***** Exercise data

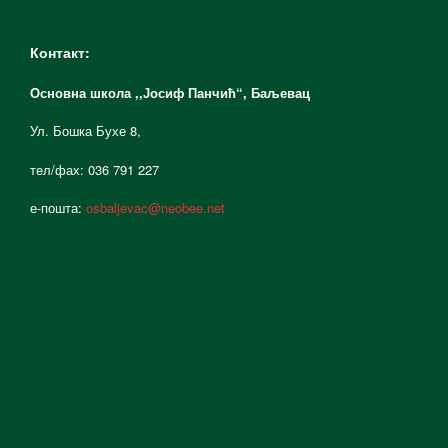
Контакт:
Основна школа ,,Јосиф Панчић“,
Баљевац
Ул. Бошка Бухе 8,
тел/фах: 036 791 227
е-пошта:
osbaljevac@neobee.net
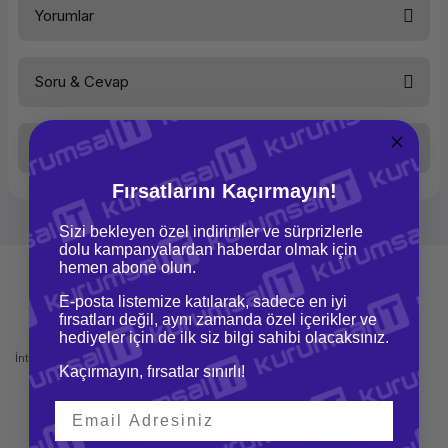
Yorumlar
Soru & Cevap
Bu ürüne ilk yorumu siz yapın!
Taksit Seçenekleri
Yorum Yaz
Ürün hakkında henüz soru sorulmamış.
Fırsatlarını Kaçırmayın!
Soru Sor
Sizi bekleyen özel indirimler ve sürprizlerle
dolu kampanyalardan haberdar olmak için
hemen abone olun.
E-posta listemize katılarak, sadece en iyi
fırsatları değil, aynı zamanda özel içerikler ve
Mağazadan Teslimat
İade ve Değişim
hediyeler için de ilk siz bilgi sahibi olacaksınız.
İnternetten sipariş et ve mağazadan
Kolay iade ve değişim imkanı
Kaçırmayın, fırsatlar sınırlı!
teslim al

**********

◆ What you should do
Exactly how many lines of the records hold "için"? Give the number without any words.

◆ Solved problem
2